DATASET RECORDS:
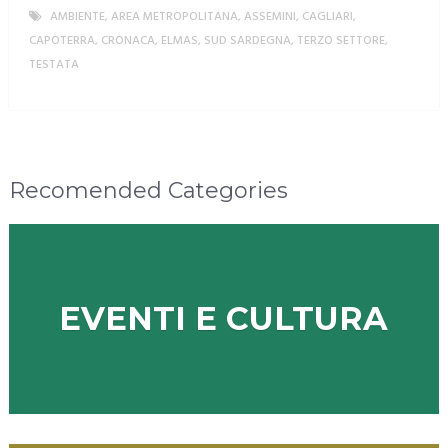
AMBIENTE
,
AREA METROPOLITANA
,
ASSEMINI
,
CAGLIARI
,
CAPOTERRA
,
CRONACA
,
ELMAS
,
SUD SARDEGNA
,
TERZO SETTORE
,
TESTATA
MORE
Recomended Categories
EVENTI E CULTURA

PROBLEM TO WORK ON:
With the pictures removed, set down every line of the listing above exactly.

EXERCISE ANSWER:
AMBIENTE
,
AREA METROPOLITANA
,
ASSEMINI
,
CAGLIARI
,
CAPOTERRA
,
CRONACA
,
ELMAS
,
SUD SARDEGNA
,
TERZO SETTORE
,
TESTATA
MORE
Recomended Categories
EVENTI E CULTURA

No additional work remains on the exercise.